Work Life Balance schützt

Hilfreich ist generell eine bessere Work-Life-Balance. „Dabei erschließen oftmals bereits eine Arbeitszeitverkürzung, Home-Office (zumindest zeitweise), mehrmalige Kurzurlaube statt der einmaligen mehrwöchigen Sommerferien ein gesünderes Verhältnis von Berufs- und Privatleben“, versichert Dr. Hagemann.

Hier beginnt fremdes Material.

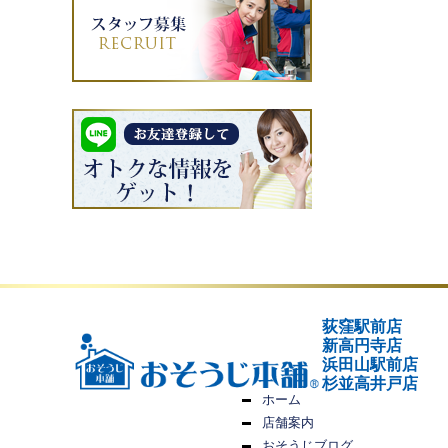
荻窪駅前店
新高円寺店
浜田山駅前店
杉並高井戸店
ホーム
店舗案内
おそうじブログ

Was hilft noch? „Gut ist es, verstärkt auf eigene Bedürfnisse zu achten und auch mal „Nein“ zu sagen“, betont Dr. Hagemann. Einen positiven Effekt hat es auch, weitere Lebensziele zu definieren, um nicht auf die 100 prozentige Identifikation im Beruf und den damit verbundenen „Sinn im Leben“ angewiesen zu sein. Hilfreich ist es zudem, sich kleinere oder größere lang gehegte Wünsche zu erfüllen. Ebenso beglückend können sich Sport oder angenehme soziale Kontakte auswirken.

Wächst einem dennoch alles über den Kopf, so ist die Suche nach professioneller Hilfe der erste Schritt aus der Misere.